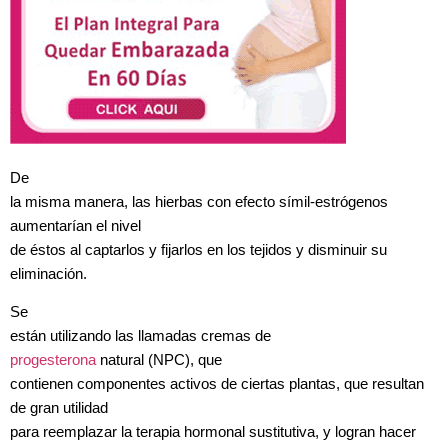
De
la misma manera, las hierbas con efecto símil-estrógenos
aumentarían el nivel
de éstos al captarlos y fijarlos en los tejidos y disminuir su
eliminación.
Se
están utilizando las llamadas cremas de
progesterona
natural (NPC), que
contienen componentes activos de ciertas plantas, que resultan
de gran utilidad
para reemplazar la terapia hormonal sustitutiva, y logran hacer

-------

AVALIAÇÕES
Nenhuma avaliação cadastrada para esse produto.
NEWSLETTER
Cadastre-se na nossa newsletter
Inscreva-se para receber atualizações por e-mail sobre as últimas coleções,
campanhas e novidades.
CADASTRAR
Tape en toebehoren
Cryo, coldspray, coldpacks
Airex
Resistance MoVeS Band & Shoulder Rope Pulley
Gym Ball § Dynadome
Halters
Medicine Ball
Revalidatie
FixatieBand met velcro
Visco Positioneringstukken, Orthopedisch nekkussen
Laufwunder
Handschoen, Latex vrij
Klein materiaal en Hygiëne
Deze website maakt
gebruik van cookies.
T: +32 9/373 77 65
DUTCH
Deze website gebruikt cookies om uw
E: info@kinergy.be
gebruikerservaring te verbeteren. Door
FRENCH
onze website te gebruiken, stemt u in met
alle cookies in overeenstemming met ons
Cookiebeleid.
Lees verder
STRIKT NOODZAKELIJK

-------

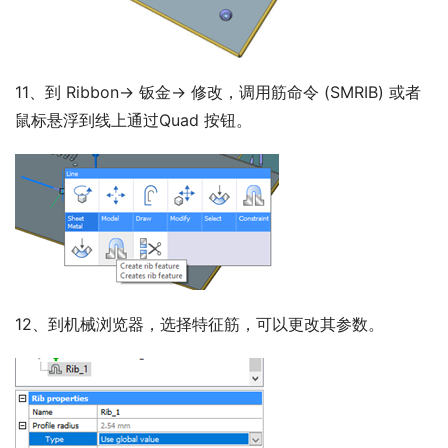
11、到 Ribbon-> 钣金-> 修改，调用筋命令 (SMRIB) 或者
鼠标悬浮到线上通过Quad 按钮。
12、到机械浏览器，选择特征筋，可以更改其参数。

-------

# DESCRIPTION OF THE TASK
Look above for the line with "FixatieBand met velcro" and the line with "STRIKT NOODZAKELIJK", and reproduce exactly those two lines plus every line between, nothing more.

# SOLUTION TO THIS EXERCISE
FixatieBand met velcro
Visco Positioneringstukken, Orthopedisch nekkussen
Laufwunder
Handschoen, Latex vrij
Klein materiaal en Hygiëne
Deze website maakt
gebruik van cookies.
T: +32 9/373 77 65
DUTCH
Deze website gebruikt cookies om uw
E: info@kinergy.be
gebruikerservaring te verbeteren. Door
FRENCH
onze website te gebruiken, stemt u in met
alle cookies in overeenstemming met ons
Cookiebeleid.
Lees verder
STRIKT NOODZAKELIJK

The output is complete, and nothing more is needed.